Deze kerkeraad vraagt, wat er bij een verschil van mening in de
kerkeraad nu wèl moet gebeuren, als de oude bepaling wordt
losgelaten. Moet er dan gewacht worden tot de volgende classis,
of moet men ook in een kleine kerkeraad dan maar met meerderheid
van stemmen beslissen?
Naar de mening van uw comm. is de zin van de slotbepaling gelegen
in de bescherming van de berouwvolle zondaar, en van de gemeente
tegen zichzelf. Men zie de overwegingen, die Jansen laat gelden
t.a.v. de wijze van “verzoening” (p. 326 v.). In de oude
kerkorden was bepaald, dat de verzoening van openbare zonden
openbaar zou geschieden. Emden 1571 bepaalde reeds (art. 29):
“Die sonden welcke van haer naetuere openbaer zijn, ofte die der
Ghemeente (om der verwerpinghe der vermaninghen wille)
gheopenbaert werden, die salmen opentlijck versoenen, niet nae
het oordeel van een ofte twee persoonen, maar nae het ghevoelen
der gantscher Consistorie, en dat op sulcker wijze ende forme,
welcke men achten sal tot opbouwinghe eener yegelijcker Ghemeente
die alderbequaemste te wesen”.
Inzake de geëiste eenstemmigheid van de kerkeraad oordelen
deskundigen (Jansen p. 325; F.L. Rutgers, Kerkelijke adviezen II
275), dat deze er moet zijn over het al dan niet openbaar
geschieden van de “verzoening”. Rutgers: “de verzoening geschiedt
in het openbaar “door het oordeel des kerkeraads” (in het
oorspronkelijke staat “ex iudicio”) d.i. wanneer en ingeval de
kerkeraad het noodig of nuttig oordeelt ……. Anders , en dus in de
regel, geschiedt de ‘verzoening’ ……. niet in het openbaar”.
Zo gezien handelt het artikel dus over de wijze van “ verzoening”
als er sprake is geweest van openbare zonde.”Openlijke
verzoening” betekent dan, dat de zondaar ten overstaan van de
gemeente zijn schuld belijdt, hetzij in een verklaring, hetzij
door op vragen te antwoorden of hoe de kerkeraad het meer
stichtelijk acht.
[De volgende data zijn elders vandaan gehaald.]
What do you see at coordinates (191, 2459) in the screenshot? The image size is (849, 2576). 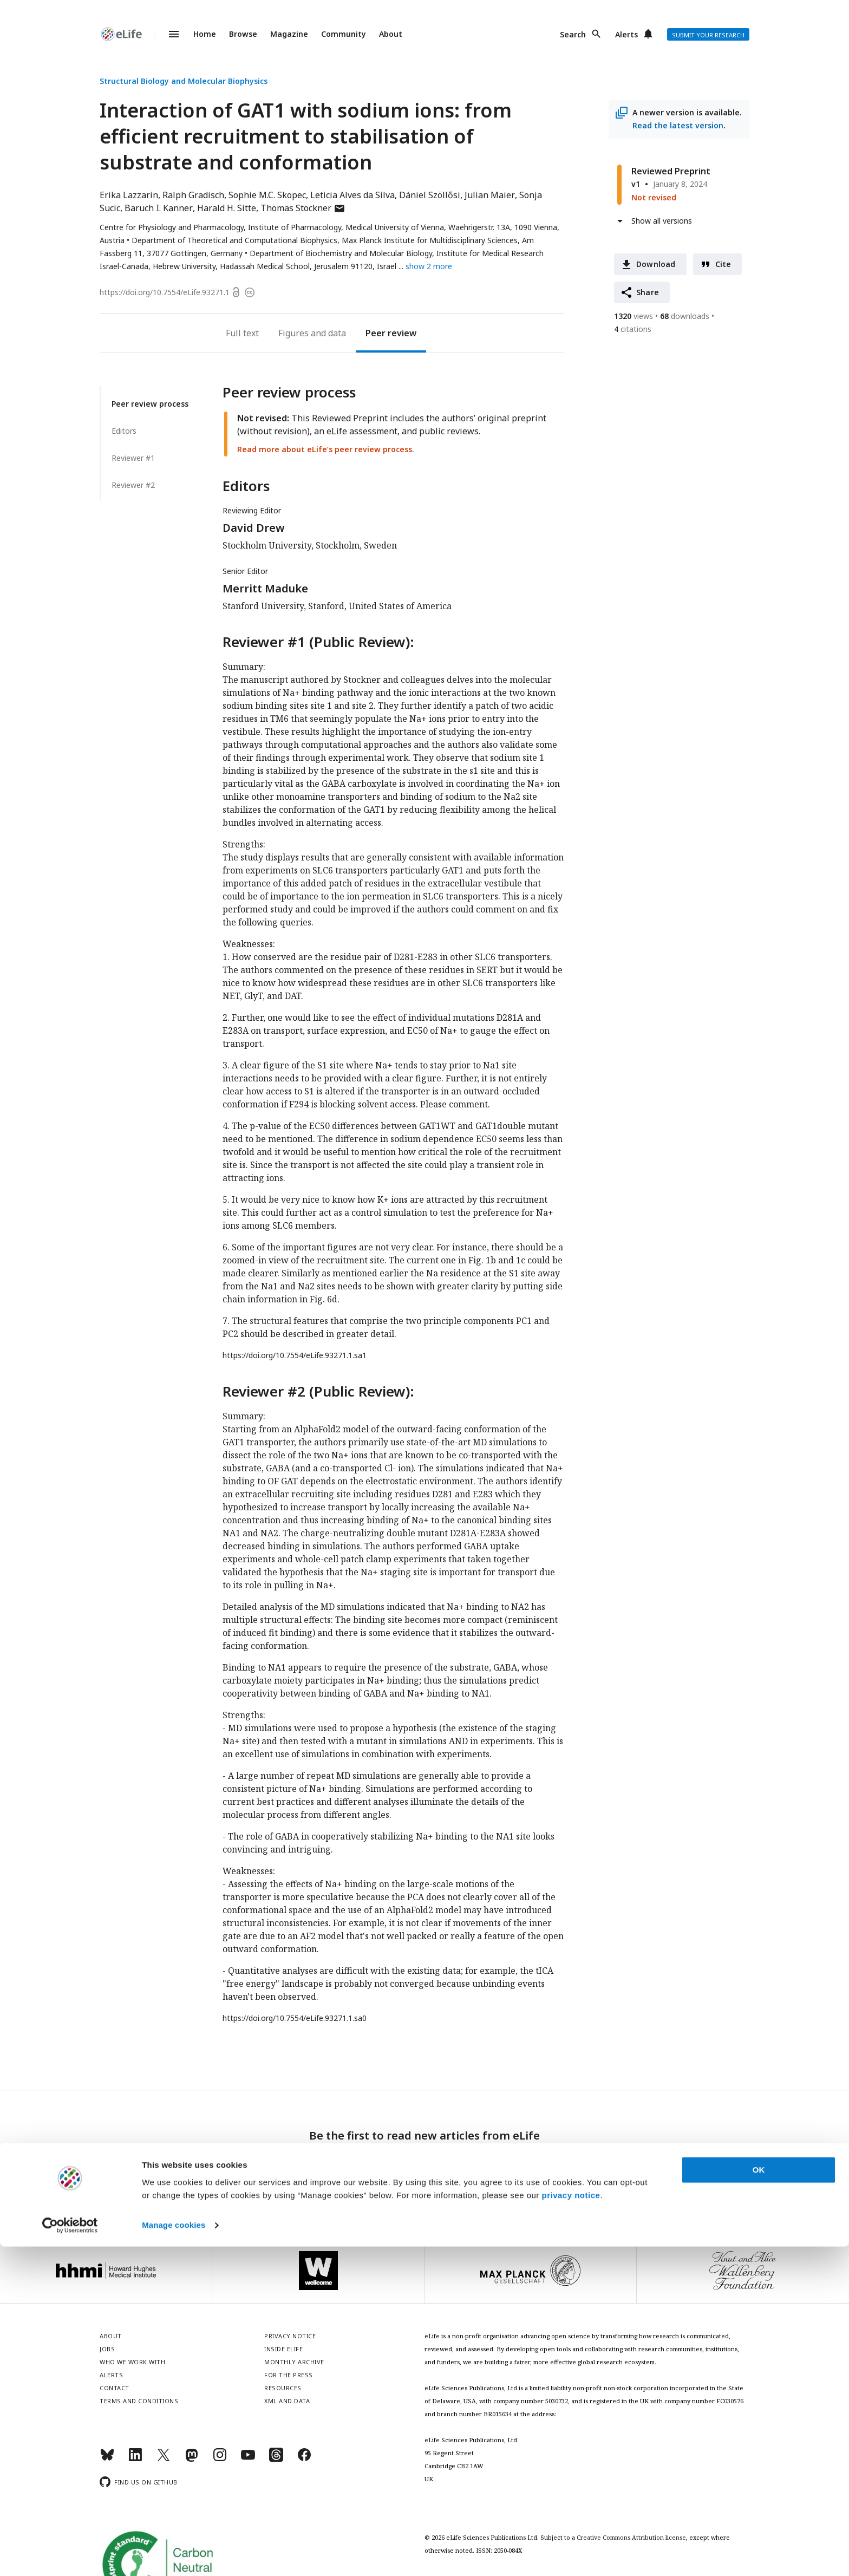 I see `[Mastodon]` at bounding box center [191, 2459].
Deze “ openlijke verzoening” hebben de kerken
met steeds meer waarborgen omgeven (1571: eenstemmigheid van de
kerkeraad vereist; 1581: ook met advies der classis; 1586: ten
platten lande of in kleinere kerken, waar slechts één dienaar is,
met advies van twee genabuurde kerken).
Thans stellen depp. voor, de openbare verzoeningsmogelijkheid
niet meer te noemen (verouderd), waarmee ook waarborgen komen te
vervallen. In feite komt er zo echter een volle vrijheid voor de
kerkeraden, om te bepalen of een “ verzoening” al dan niet
openbaar, en op welke wijze precies, zal plaats hebben.
Uw comm. heeft zich de vraag gesteld, wat eigenlijk deze “
verzoening” inhoudt. Waarschijnlijk toch de in art. 71 bedoelde.
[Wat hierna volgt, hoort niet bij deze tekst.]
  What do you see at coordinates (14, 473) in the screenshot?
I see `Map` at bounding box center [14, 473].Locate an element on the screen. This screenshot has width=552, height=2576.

Maar daarvan is gezegd, dat ze in feite niet door het kerkelijk
handelen tot stand komt, nu er in art. 71 niet meer staat: “ met
de kerk en zijn naaste”, maar: met God en zijn naaste”. Het komt
uw comm. voor, dat de kerkelijke handeling in dezen niets anders
kan zijn, dan het aanhoren en aanvaarden van de oprechte
schuldbelijdenis, waardoor de openbare zondaar weer mag worden
toegelaten tot het avondmaal (waarvan hij volgens art. 75 (nieuw)
moest zijn afgehouden; de volgorde van de artikelen is hier niet
helemaal (chrono)logisch.
Deze schuldbelijdenis zal in 99 van de 100 gevallen geschieden
ten overstaan van de kerkeraad, en niet in het openbaar
(Rutgers). De comm. is van mening, dat een gegroeide praktijk in
dezen toch geen zekerheid biedt, dat een kerkeraad niet, zonder
enig advies in te winnen, tot een openbare schuldbelijdenis zal
besluiten.
Uw comm. meent ook, dat het in geval van openbare zonde, waardoor
aan de gemeente ergernis is gegeven en de naam van de zondaar in
opspraak is, zeer gewenst kan zijn dat de gemeente ook kennis
krijgt van de bekering. Zij acht het daarom juist, in dit artikel
te spreken over eventuele bekendmaking aan de gemeente, door de
kerkeraad, van schuldnelijdenis en gebleken boetvaardigheid van
de zondaar. Haar voorstel is:
Artikel 74.
Indien iemand zich bekeert van zonde, die krachtens haar aard
openbaar is, of die door verachting van de kerkelijke vermaningen
openbaar geworden is, zal de kerkeraad van de zondaar
schuldbelijdenis (vorderen en) aanvaarden, waarbij voldoende
bewijzen van boetvaardigheid gezien moeten worden. Of van deze
schuldbelijdenis aan de gemeente kennis zal worden gegeven, staat
aan het oordeel van de kerkeraad.
Na een brede discussie en een kleine wijziging wordt dit artikel
door de Synode aanvaard in de tekst van de commissie.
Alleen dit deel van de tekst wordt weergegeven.